The Machine Learning Workshop
上QQ阅读APP看书,第一时间看更新

Exploring a Dataset – Wholesale Customers Dataset

As part of the process of learning the behavior and applications of clustering algorithms, the following sections of this chapter will focus on solving a real-life data problem using the Wholesale Customers dataset, which is available at the UC Irvine Machine Learning Repository.

Note

Datasets in repositories may contain raw, partially pre-processed, or pre-processed data. To use any of these datasets, ensure that you read the specifications of the data that's available to understand the process that needs to be followed to model the data effectively, or whether it is the right dataset for your purpose.

For instance, the current dataset is an extract from a larger dataset, as per the following citation:

The dataset originates from a larger database referred on: Abreu, N. (2011). Analise do perfil do cliente Recheio e desenvolvimento de um sistema promocional. Mestrado em Marketing, ISCTE-IUL, Lisbon.

In the following section, we will analyze the contents of the dataset, which will then be used in Activity 2.01, Using Data Visualization to Aid the Pre-processing Process. To download a dataset from the UC Irvine Machine Learning Repository, perform the following steps:

  1. Access the following link: http://archive.ics.uci.edu/ml/datasets/Wholesale+customers.
  2. Below the dataset's title, find the download section and click on Data Folder.
  3. Click on the Wholesale Customers data.csv file to trigger the download and save the file in the same path as that of your current Jupyter Notebook.

    Note

    You can also access it by going to this book's GitHub repository: https://packt.live/3c3hfKp

Understanding the Dataset

Each step will be explained generically and will then be followed by an explanation of its application in the current case study (the Wholesale Customers dataset):

  1. First of all, it is crucial to understand the way in which data is presented by the person who's responsible for gathering and maintaining it.

    Considering that the dataset of the case study was obtained from an online repository, the format in which it is presented must be understood.

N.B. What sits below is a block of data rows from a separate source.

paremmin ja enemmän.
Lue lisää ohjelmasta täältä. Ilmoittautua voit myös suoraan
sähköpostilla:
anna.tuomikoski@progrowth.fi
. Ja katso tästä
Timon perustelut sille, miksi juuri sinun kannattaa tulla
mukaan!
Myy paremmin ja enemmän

The Wholesale Customers dataset consists of a snippet of historical data of clients from a wholesale distributor. It contains a total of 440 instances (each row) and eight features (each column).

  2. Next, it is important to determine the purpose of the study, which is dependent on the data that's available. Even though this might seem like a redundant statement, many data problems become problematic because the researcher does not have a clear view of the purpose of the study, and hence the pre-processing methodology, the model, and the performance metrics are chosen incorrectly.

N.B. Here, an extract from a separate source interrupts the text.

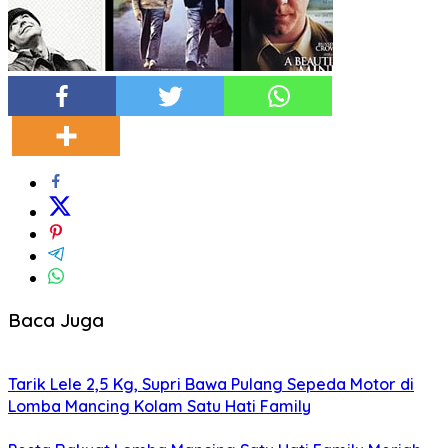
Baca Juga
Tarik Lele 2,5 Kg, Supri Bawa Pulang Sepeda Motor di
Lomba Mancing Kolam Satu Hati Family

    The purpose of using clustering algorithms on the Wholesale Customers dataset is to understand the behavior of each customer. This will allow you to group customers with similar behaviors into one cluster. The behavior of a customer will be defined by how much they spent on each category of product, as well as the channel and the region where they bought products.

  3. Subsequently explore all the features that are available. This is mainly done for two reasons: first, to rule out features that are considered to be of low relevance based on the purpose of the study or that are considered to be redundant, and second, to understand the way the values are presented to determine some of the pre-processing techniques that may be needed.

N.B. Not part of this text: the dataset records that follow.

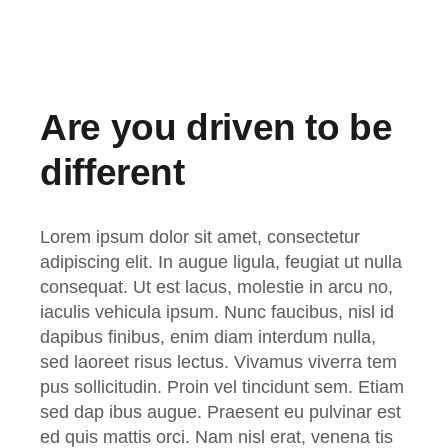
Are you driven to be
different
Lorem ipsum dolor sit amet, consectetur
adipiscing elit. In augue ligula, feugiat ut nulla
consequat. Ut est lacus, molestie in arcu no,
iaculis vehicula ipsum. Nunc faucibus, nisl id
dapibus finibus, enim diam interdum nulla,
sed laoreet risus lectus. Vivamus viverra tem
pus sollicitudin. Proin vel tincidunt sem. Etiam
sed dap ibus augue. Praesent eu pulvinar est
ed quis mattis orci. Nam nisl erat, venena tis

    The current case study has eight features, each one of which is considered to be relevant to the purpose of the study. Each feature is explained in the following table:

Figure 2.1: A table explaining the features in the case study

In the preceding table, no features are to be dismissed, and nominal (categorical) features have already been handled by the author of the dataset.

As a summary, the first thing to do when choosing a dataset or being handed one is to understand the characteristics that are visible at first glance, which involves recognizing the information available, then determining the purpose of the project, and finally revising the features to select those that will be part of the study. After this, the data can be visualized so that it can be understood before it's pre-processed.